Mr Gibson, the distinguished convener of the Finance Committee, made the point in one of his substantially evidenced interventions that economic recovery in a number of other countries has been a great deal more dynamic than it has been in the UK. The economies of Germany, Canada and Japan are now in excess of their pre-recession peak. The UK economy is not, and neither is that of Italy, which is also in the G7. We have to keep that context in mind.
The economic performance of Scotland has been strengthening since devolution, and I pay tribute to some of the work that my predecessors did to improve it. Full-time weekly pay has increased from 5 per cent below UK levels to within 2 per cent; Scotland’s unemployment rate has moved from being 1 per cent higher than the UK rate in 1999 to being 0.4 per cent lower in 2013; and our employment rate has moved from a position of 2.4 percentage points below the UK’s to 1 percentage point higher than the UK’s in 2013. Those are all welcome steps under devolution and are examples of how we in this Government and our predecessors have used the powers that are available to us to improve economic performance.

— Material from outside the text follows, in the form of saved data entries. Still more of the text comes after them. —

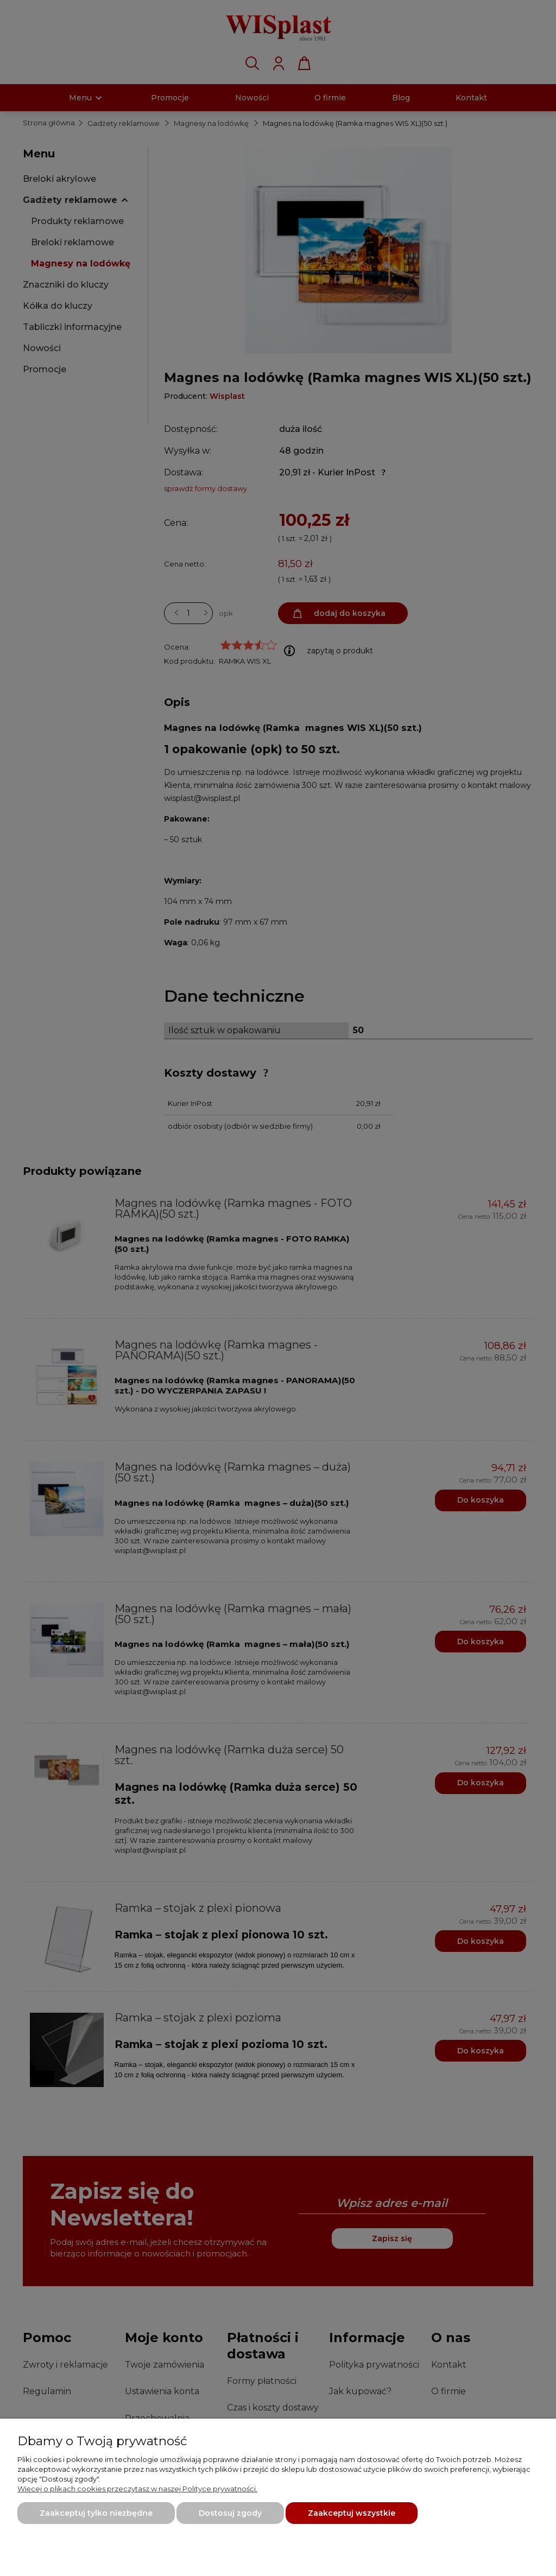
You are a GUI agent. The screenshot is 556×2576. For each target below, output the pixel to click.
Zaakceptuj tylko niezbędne (96, 2513)
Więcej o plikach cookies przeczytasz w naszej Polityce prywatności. (137, 2488)
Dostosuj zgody (230, 2513)
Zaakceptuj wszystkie (351, 2513)
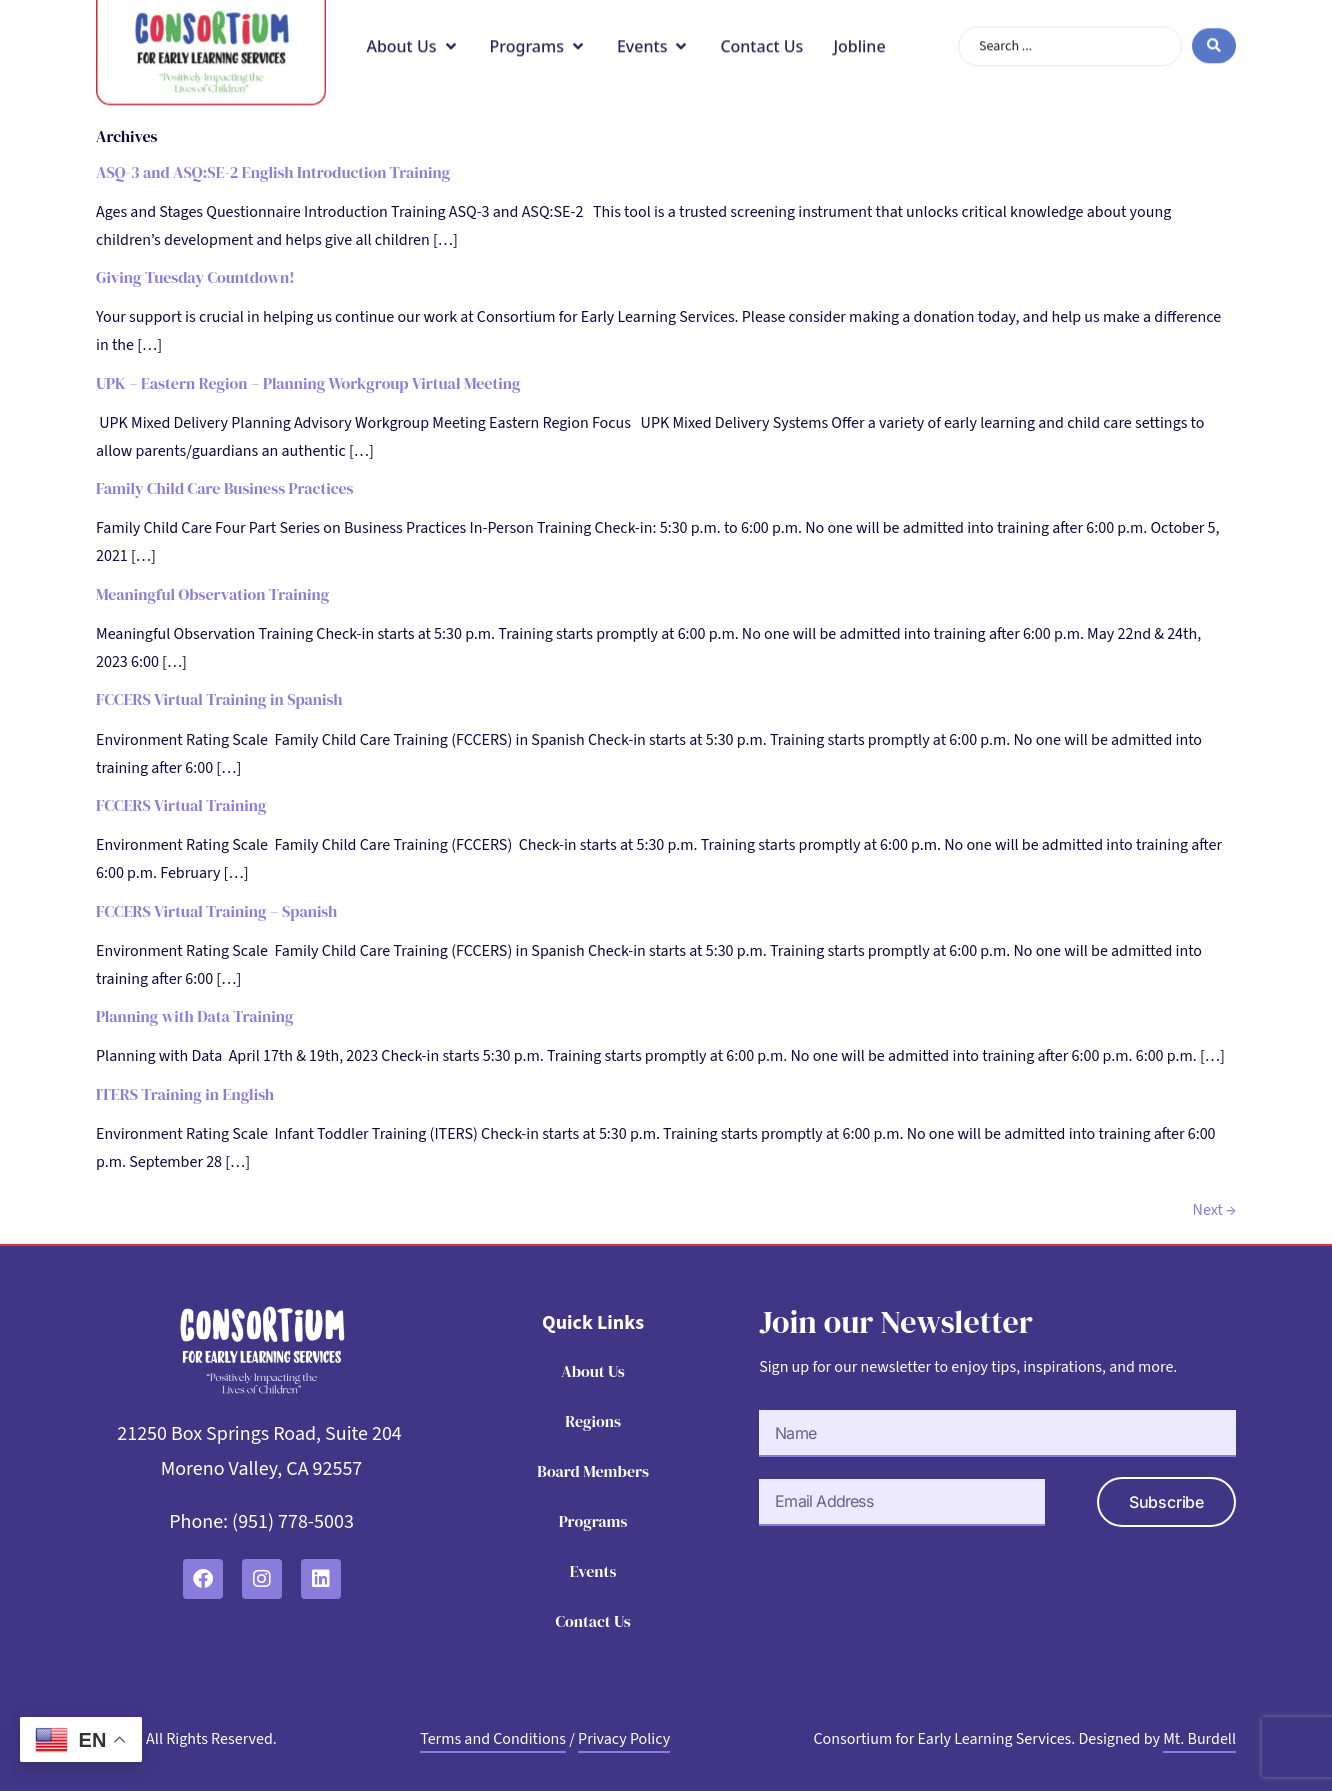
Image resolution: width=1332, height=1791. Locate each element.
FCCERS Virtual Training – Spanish (216, 911)
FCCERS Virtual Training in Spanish (219, 699)
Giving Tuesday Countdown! (195, 277)
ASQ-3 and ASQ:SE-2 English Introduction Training (273, 172)
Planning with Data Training (195, 1016)
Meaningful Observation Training (212, 594)
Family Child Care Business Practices (225, 488)
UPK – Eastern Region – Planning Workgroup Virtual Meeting (308, 383)
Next (1214, 1210)
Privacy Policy (624, 1739)
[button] (412, 28)
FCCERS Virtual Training (181, 805)
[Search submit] (1214, 28)
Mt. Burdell (1199, 1739)
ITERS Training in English (185, 1094)
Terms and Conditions (493, 1739)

However, we must be mindful that other countries have improved their economic performance by a more substantial degree and that, if we had had more economic powers, we could undoubtedly have delivered stronger economic performance. To address Margo MacDonald’s point, that would have enabled us to make an impact on the living costs and remuneration of members of the public in our society to improve their ability to meet the cost of living, which I acknowledge is a challenge for people today in Scotland.
Mr Brown talked extensively about business rates. In my statement a few moments ago, I set out the Scottish Government’s decision to cap the annual inflation increase in business rates at 2 per cent. Mr Brown can characterise that as he wants, but I am simply fulfilling my manifesto commitment to ensure that business rates in Scotland do not rise faster than business rates in the rest of the United Kingdom, which was not the position that I inherited from my predecessors but which I have been able to deliver as part of the budget settlements.